Ripe received kudos from publications like The Boston Globe and Huffington Post with their first two EP’s Produce The Juice and Hey Hello, a sound the band built on, folding in a hint of R& B. Their streams on Spotify grew exponentially past 56 million. Ripe would conquer stages at festivals including Bonnaroo, Firefly, SweetWater, and Bottlerock, selling thousands of tickets across the US, including sell-outs at iconic venues such as the House of Blues Houston and Brooklyn Steel.


Signing with Glassnote Records, Ripe was ready to approach Bright Blues from a different perspective, bringing in outside producer Paul Butler (St.

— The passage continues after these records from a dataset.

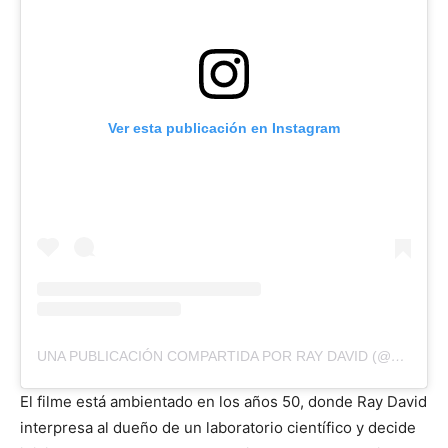
Ver esta publicación en Instagram
UNA PUBLICACIÓN COMPARTIDA POR RAY DAVID (@RAYDAVIDOFICIAL)
El filme está ambientado en los años 50, donde Ray David
interpresa al dueño de un laboratorio científico y decide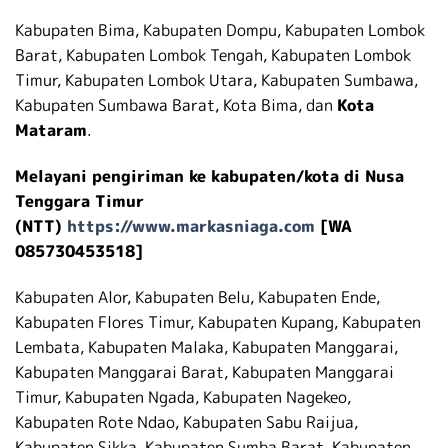
Kabupaten Bima, Kabupaten Dompu, Kabupaten Lombok
Barat, Kabupaten Lombok Tengah, Kabupaten Lombok
Timur, Kabupaten Lombok Utara, Kabupaten Sumbawa,
Kabupaten Sumbawa Barat, Kota Bima, dan
Kota
Mataram
.
Melayani pengiriman ke kabupaten/kota di Nusa
Tenggara Timur
(NTT)
https://www.markasniaga.com
[WA
085730453518]
Kabupaten Alor, Kabupaten Belu, Kabupaten Ende,
Kabupaten Flores Timur, Kabupaten Kupang, Kabupaten
Lembata, Kabupaten Malaka, Kabupaten Manggarai,
Kabupaten Manggarai Barat, Kabupaten Manggarai
Timur, Kabupaten Ngada, Kabupaten Nagekeo,
Kabupaten Rote Ndao, Kabupaten Sabu Raijua,
Kabupaten Sikka, Kabupaten Sumba Barat, Kabupaten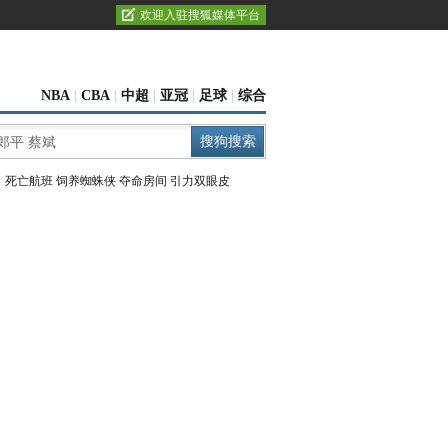
欢迎入驻搜狐媒体平台
NBA
|
CBA
|
中超
|
亚冠
|
足球
|
综合
：
死亡航班
饲养蜘蛛侠
夺命房间
引力双眼皮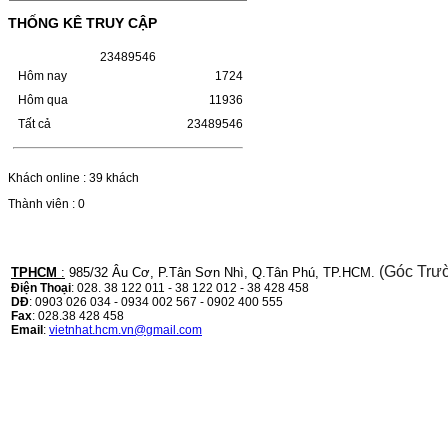
LBP 243/MF 461DW
THỐNG KÊ TRUY CẬP
HỘP MỰC HP 110A (W1110A) CHO DÒNG
2
3
4
8
9
5
4
6
MÁY LBP 243/MF 461DWMÃ HỘP MỰC:-
Hôm nay
1724
Hộp mực HP 110A (W1110A)- Loại mực:
Mực in laser trắng đenSỬ DỤNG CHO MÁY
Hôm qua
11936
IN:- HP…
Giá : 249.000VND
Tất cả
23489546
Chọn mua
Khách online : 39 khách
Thành viên : 0
HỘP MỰC CANON CRG-070
CHO DÒNG MÁY LBP
243/MF 461DW
(Góc Trư
TPHCM
:
985/32 Âu Cơ, P.Tân Sơn Nhì, Q.Tân Phú, TP.HCM.
HỘP MỰC CANON CRG-070 CHO DÒNG
Điện Thoại
: 028. 38 122 011 - 38 122 012 - 38 428 458
MÁY LBP 243/MF 461DW MÃ HỘP MỰC:–
DĐ
: 0903 026 034 - 0934 002 567 - 0902 400 555
Hộp mực Canon CRG-070– Loại mực: Mực
Fax
: 028.38 428 458
in laser trắng đenSỬ DỤNG CHO MÁY IN:–
Email
:
vietnhat.hcm.vn@gmail.com
Canon i-SENSYS…
Giá : 799.000VND
Chọn mua
HỘP MỰC TK-1158 CHO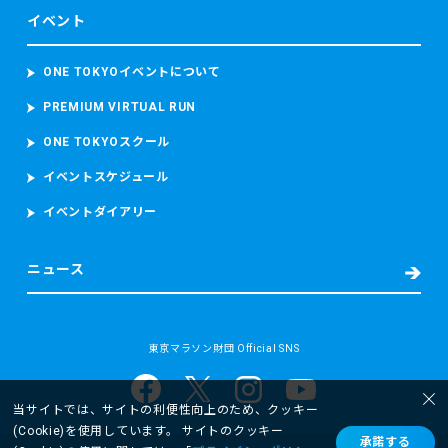
イベント
ONE TOKYOイベントについて
PREMIUM VIRTUAL RUN
ONE TOKYOスクール
イベントスケジュール
イベントダイアリー
ニュース
東京マラソン財団 Official SNS
当サイトでは、サイトの利便性向上のため、クッキー
(Cookie)を使用しています。 サイトのクッキー
承諾する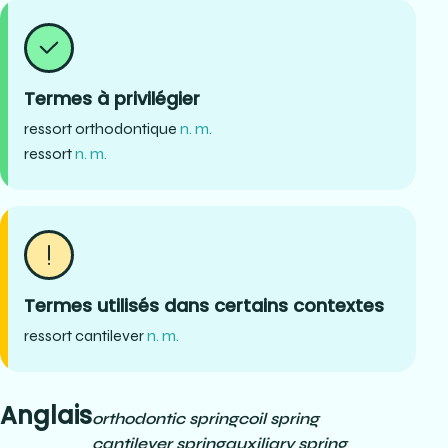
Termes à privilégier
ressort orthodontique
n. m.
ressort
n. m.
Termes utilisés dans certains contextes
ressort cantilever
n. m.
Anglais
orthodontic spring
coil spring
cantilever spring
auxiliary spring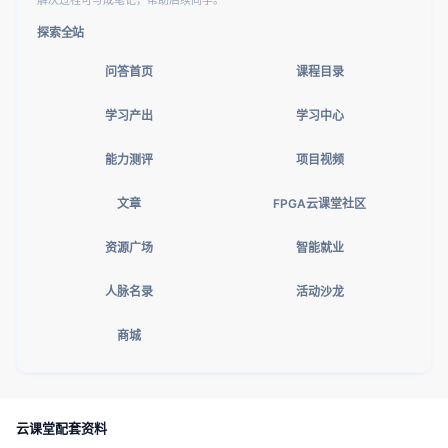
解决过程可写成笔记，帮助后续同学。
探索全站
问答首页
课程目录
学习产出
学习中心
能力测评
项目视频
文章
FPGA云课堂社区
资源广场
智能就业
人脉名录
活动沙龙
商城
云课堂配套资料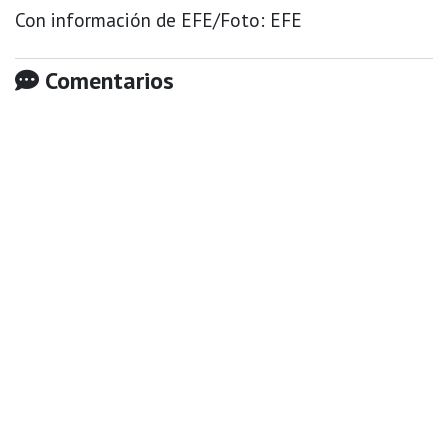
Con información de EFE/Foto: EFE
Comentarios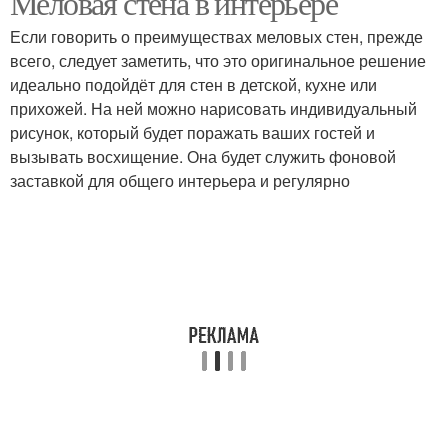
Меловая стена в интерьере
Если говорить о преимуществах меловых стен, прежде
всего, следует заметить, что это оригинальное решение
идеально подойдёт для стен в детской, кухне или
прихожей. На ней можно нарисовать индивидуальный
рисунок, который будет поражать ваших гостей и
вызывать восхищение. Она будет служить фоновой
заставкой для общего интерьера и регулярно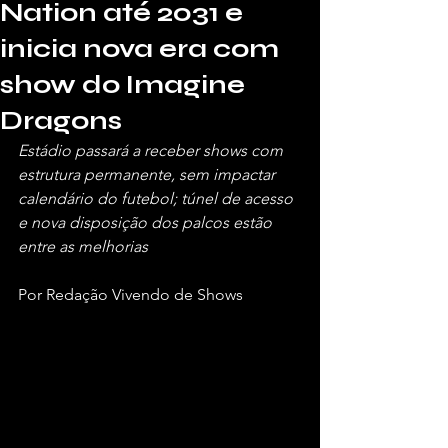
Nation até 2031 e
inicia nova era com
show do Imagine
Dragons
Estádio passará a receber shows com 
estrutura permanente, sem impactar 
calendário do futebol; túnel de acesso 
e nova disposição dos palcos estão 
entre as melhorias
Por Redação Vivendo de Shows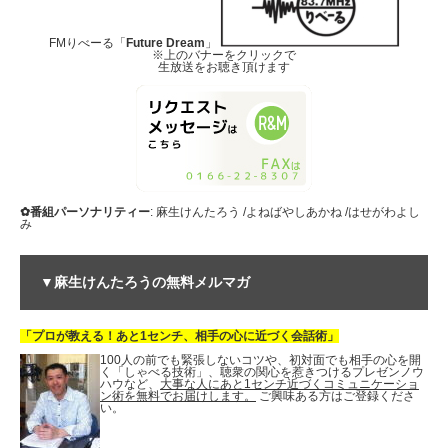
FMりべーる「
Future Dream
」
※上のバナーをクリックで
生放送をお聴き頂けます
✿番組パーソナリティー
: 麻生けんたろう /よねばやしあかね /はせがわよし
み
▼麻生けんたろうの無料メルマガ
「プロが教える！あと1センチ、相手の心に近づく会話術」
100人の前でも緊張しないコツや、初対面でも相手の心を開
く「しゃべる技術」、聴衆の関心を惹きつけるプレゼンノウ
ハウなど、
大事な人にあと1センチ近づくコミュニケーショ
ン術を無料でお届けします。
ご興味ある方はご登録くださ
い。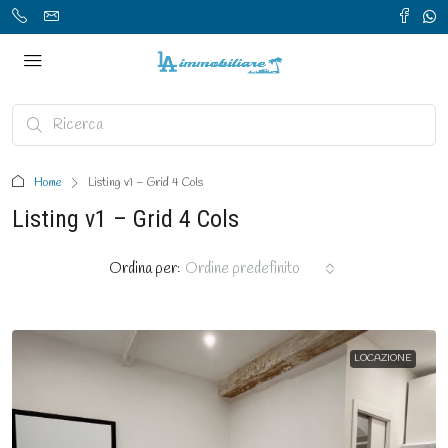
Home
Listing v1 – Grid 4 Cols
Listing v1 – Grid 4 Cols
Ordina per:
Ordine predefinito
LOCAZIONE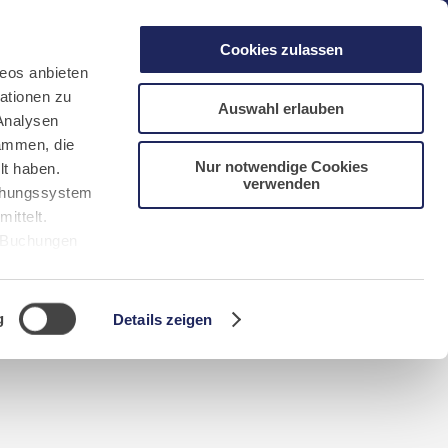
gen
Laacher See
Shops
Infos
Cookies zulassen
eos anbieten
ationen zu
Auswahl erlauben
Analysen
sammen, die
Nur notwendige Cookies
lt haben.
verwenden
DE
FR
EN
NL
CN/中文
uchungssystem
ittelt.
r Buchungen
Sie bitte
g
Details zeigen
n requerida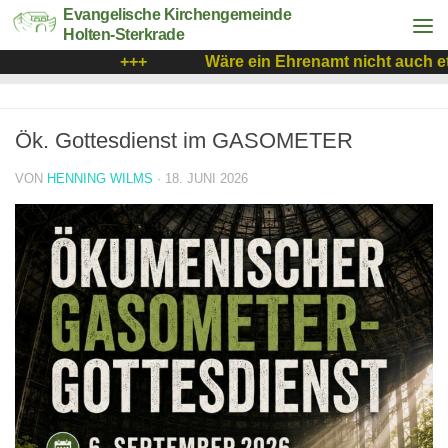
Evangelische Kirchengemeinde
Holten-Sterkrade
+++
Wäre ein Ehrenamt nicht auch etw
Ök. Gottesdienst im GASOMETER
VON
HENNING WILMS
·
18. JUNI 2026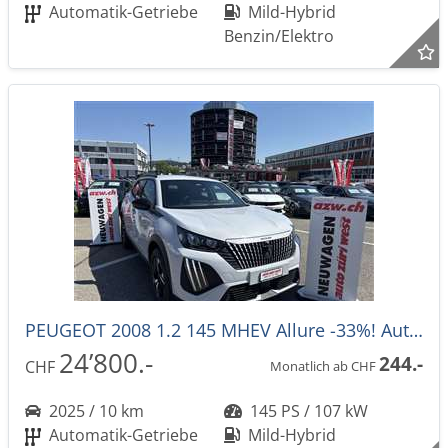
Automatik-Getriebe
Mild-Hybrid
Benzin/Elektro
PEUGEOT 2008 1.2 145 MHEV Allure -33%! Automat
24’800.-
244.-
CHF
Monatlich ab CHF
2025 / 10 km
145 PS / 107 kW
Automatik-Getriebe
Mild-Hybrid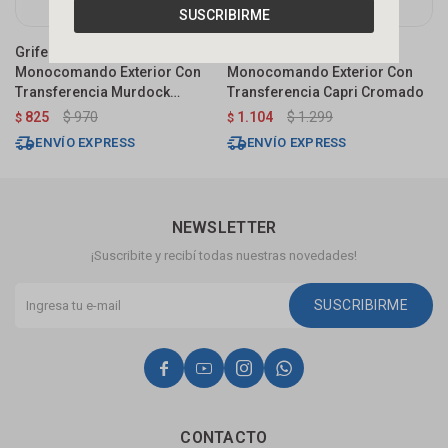
SUSCRIBIRME
Grifería De Ducha
Grifería De Ducha
G
Monocomando Exterior Con
Monocomando Exterior Con
M
Transferencia Murdock
Transferencia Capri Cromado
T
Cromado Brillante
825
$
970
1.104
$
1.299
$
$
$
ENVÍO EXPRESS
ENVÍO EXPRESS
NEWSLETTER
¡Suscribite y recibí todas nuestras novedades!
SUSCRIBIRME




CONTACTO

Paul & the Broken Bones, Michael Kiwanuka), and co-writers for the first time, recording four songs they released as singles throughout 2020. “We thought, how can we do something new?” Hellerman says. “Something that still carries our sound and vibe at its core, how can we expand our boundaries and reach more audiences while still staying true to what makes Ripe Ripe."


The answer had the band teaming up with Noah Conrad (BTS, Niall Horan) and Ryan Linville (Olivia Rodrigo, Dermot Kennedy), who were classmates from Berklee, as well as up-and-comers in the world of Pop songwriting and production. Along with its collaborators, Ripe created a buoyant sound on the album’s opener “Get Over,” where synths flesh out a throwback pop sound. “All or Nothing” has Soul elements where horns accentuate snappy rhythms that power the smooth, fully self-assured vocals. The result is a record that shows the scope of the band’s abilities as writers and performers. Their live show has always been at the core of who Ripe is, now recorded music can stand alongside it as all-encompassing representation of who the band is and where its going. Bright Blues shows that the members of Ripe can still surprise each other.


At radio, Ripe’s new album is trending at radio with WTTS, Indie 102.3, Lightning 100 and WYEP among the 20+ stations already on it.